Stored items from a collection

* * *

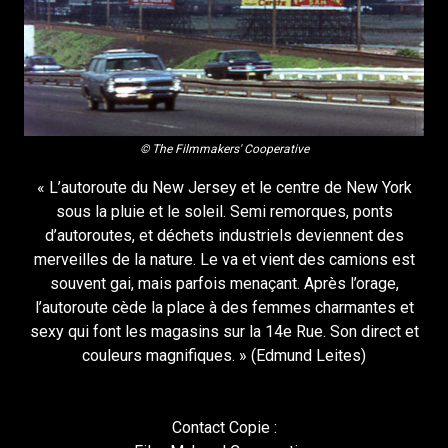
© The Filmmakers' Cooperative
« L’autoroute du New Jersey et le centre de New York
sous la pluie et le soleil. Semi remorques, ponts
d’autoroutes, et déchets industriels deviennent des
merveilles de la nature. Le va et vient des camions est
souvent gai, mais parfois menaçant. Après l’orage,
l’autoroute cède la place à des femmes charmantes et
sexy qui font les magasins sur la 14e Rue. Son direct et
couleurs magnifiques. » (Edmund Leites)
Contact Copie :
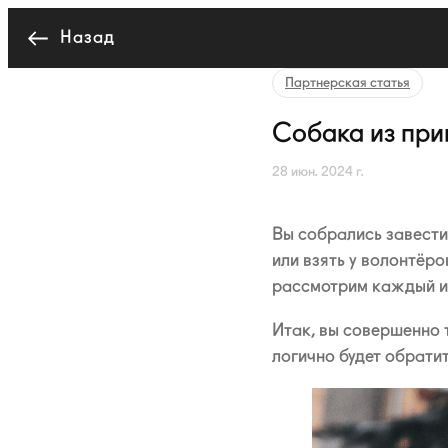
Назад
Партнерская статья
Собака из при
28 июн. 2024 г.
Вы собрались завести 
или взять у волонтёро
рассмотрим каждый из
Итак, вы совершенно 
логично будет обрати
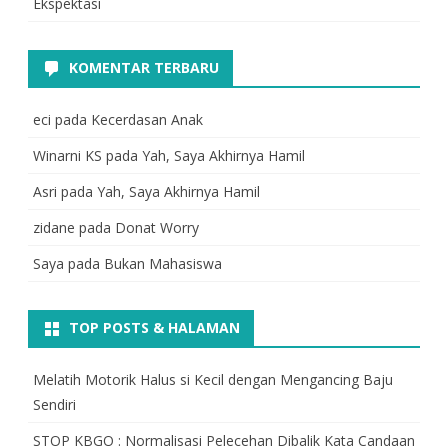
Ekspektasi
KOMENTAR TERBARU
eci
pada
Kecerdasan Anak
Winarni KS
pada
Yah, Saya Akhirnya Hamil
Asri
pada
Yah, Saya Akhirnya Hamil
zidane
pada
Donat Worry
Saya
pada
Bukan Mahasiswa
TOP POSTS & HALAMAN
Melatih Motorik Halus si Kecil dengan Mengancing Baju
Sendiri
STOP KBGO : Normalisasi Pelecehan Dibalik Kata Candaan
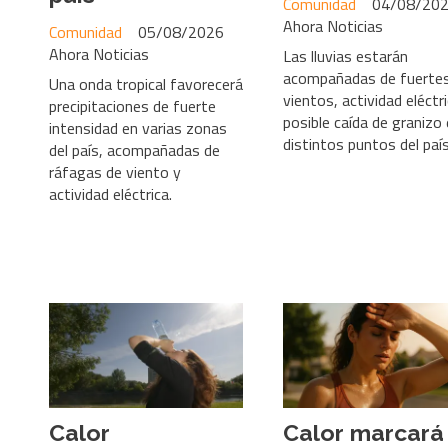
Comunidad
04/08/20
Ahora Noticias
Comunidad
05/08/2026
Ahora Noticias
Las lluvias estarán
acompañadas de fuerte
Una onda tropical favorecerá
vientos, actividad eléctr
precipitaciones de fuerte
posible caída de granizo
intensidad en varias zonas
distintos puntos del paí
del país, acompañadas de
ráfagas de viento y
actividad eléctrica.
Calor
Calor marcará 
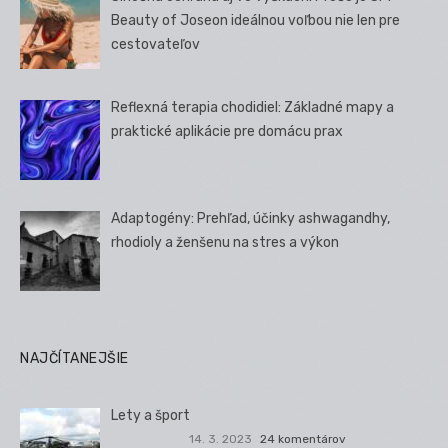
Beauty of Joseon ideálnou voľbou nie len pre
cestovateľov
Reflexná terapia chodidiel: Základné mapy a
praktické aplikácie pre domácu prax
Adaptogény: Prehľad, účinky ashwagandhy,
rhodioly a ženšenu na stres a výkon
NAJČÍTANEJŠIE
Lety a šport
14. 3. 2023
24 komentárov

* * *

Copy nothing but the lines above that run from the one with "Melatih Motorik Halus" to the one with "del país, acompañadas de", ends included; pictures stay out.

**Answer for this exercise:**
Melatih Motorik Halus si Kecil dengan Mengancing Baju
Sendiri
STOP KBGO : Normalisasi Pelecehan Dibalik Kata Candaan
Comunidad
04/08/20
Ahora Noticias
Comunidad
05/08/2026
Ahora Noticias
Las lluvias estarán
acompañadas de fuerte
Una onda tropical favorecerá
vientos, actividad eléctr
precipitaciones de fuerte
posible caída de granizo
intensidad en varias zonas
distintos puntos del paí
del país, acompañadas de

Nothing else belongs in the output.